Em uma narrativa não linear — uma técnica de escrita de narração de eventos em ordem não cronológica —, A gente combinamos de não morrer, denota os efeitos da normalização da violência. A autora utiliza de visões de personagens interligados como construção para o entendimento dos caminhos que resultam na tragédia principal da história. Ela retrata a abordagem da morte de um jovem como demonstração de uma juventude condenada pela estrutura que se apresenta como responsável por perpetuar a desigualdade racial e econômica.

“Não gosto de filmes da tevê. Morre e mata de mentira. Aqui, não. Às vezes a morte é leve como a poeira. E a vida se confunde com um pó branco qualquer. Às vezes é uma fumaça adocicada enchendo o pulmão da gente.”
Trecho de A gente combinamos de não morrer

Ayoluwa, a alegria do nosso povo é um conto que nasce como símbolo de resistência das comunidades afro-diaspóricas, já que comunica mais do que a celebração de um novo membro, mas o renascimento de um grupo enfraquecido pelas dificuldades. “O nascimento de Ayoluwa parece ser o princípio da reversão desse cenário de desesperança. É como se a criança fizesse brotar alegria, como se renovasse as esperanças e reconectasse o sentimento de unidade.”, declaram Marcos Aparecido e Eliane da Silva em artigo sobre o tema.

“Toda a comunidade, mulheres, homens, os poucos velhos que ainda persistiam vivos, alguns mais jovens que escolheram não morrer, os pequenininhos que ainda não tinham sido contaminados totalmente pela tristeza, todos se engravidaram da criança nossa, do ser que ia chegar.” Como demonstrado no trecho do conto, o nascimento representa a reinvenção narrativa de um grupo, que enxerga a partir da continuação da linhagem as possibilidades de reconstrução do legado cultural. A obra apresenta a importância das tradições e da representatividade para o reconhecimento de um povo. 
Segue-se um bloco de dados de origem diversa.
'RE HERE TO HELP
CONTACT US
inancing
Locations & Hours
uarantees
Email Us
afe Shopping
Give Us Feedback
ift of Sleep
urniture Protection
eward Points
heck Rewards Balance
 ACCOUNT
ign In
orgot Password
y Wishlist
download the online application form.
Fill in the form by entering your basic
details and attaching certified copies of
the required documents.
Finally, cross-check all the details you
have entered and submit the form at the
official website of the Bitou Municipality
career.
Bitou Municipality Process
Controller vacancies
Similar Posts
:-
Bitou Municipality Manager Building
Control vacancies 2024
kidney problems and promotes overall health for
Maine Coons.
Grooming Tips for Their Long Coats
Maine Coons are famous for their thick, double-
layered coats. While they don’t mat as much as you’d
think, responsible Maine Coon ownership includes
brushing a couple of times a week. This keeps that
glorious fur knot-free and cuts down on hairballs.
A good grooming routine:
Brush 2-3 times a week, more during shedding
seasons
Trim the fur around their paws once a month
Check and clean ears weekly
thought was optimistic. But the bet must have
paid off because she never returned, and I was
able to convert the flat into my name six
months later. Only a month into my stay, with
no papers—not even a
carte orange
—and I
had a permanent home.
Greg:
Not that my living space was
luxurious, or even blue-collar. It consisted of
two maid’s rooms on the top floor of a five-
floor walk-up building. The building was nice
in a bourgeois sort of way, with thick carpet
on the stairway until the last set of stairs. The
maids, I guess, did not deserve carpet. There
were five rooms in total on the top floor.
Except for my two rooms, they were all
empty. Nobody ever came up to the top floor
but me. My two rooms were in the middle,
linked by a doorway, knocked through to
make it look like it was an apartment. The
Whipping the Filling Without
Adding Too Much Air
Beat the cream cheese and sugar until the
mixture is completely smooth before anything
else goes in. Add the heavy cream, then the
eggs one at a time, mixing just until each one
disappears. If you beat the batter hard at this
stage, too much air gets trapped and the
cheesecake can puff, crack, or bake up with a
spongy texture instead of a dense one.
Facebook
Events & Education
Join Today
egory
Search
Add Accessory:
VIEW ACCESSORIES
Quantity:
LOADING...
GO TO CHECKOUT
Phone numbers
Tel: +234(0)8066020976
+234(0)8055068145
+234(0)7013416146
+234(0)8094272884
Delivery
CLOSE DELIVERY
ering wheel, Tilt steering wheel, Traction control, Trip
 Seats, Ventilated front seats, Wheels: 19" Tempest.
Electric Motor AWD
Em entrevista à Jornalismo Júnior, Wanderley Gomes, graduado em história, declarou que a valorização da arte afro-brasileira é essencial para a reafirmação da identidade e da ancestralidade. Também pontuou que, principalmente a literatura, é carregada de influências dos descendentes de povos africanos. ”Isso valoriza muito a literatura brasileira. É muito importante porque é a identidade de uma cultura, de uma origem afrodescendente. Então é magnífico para a gente reafirmar a valorização afro-brasileira. A arte do Brasil está repleta da descendência afro-brasileira.”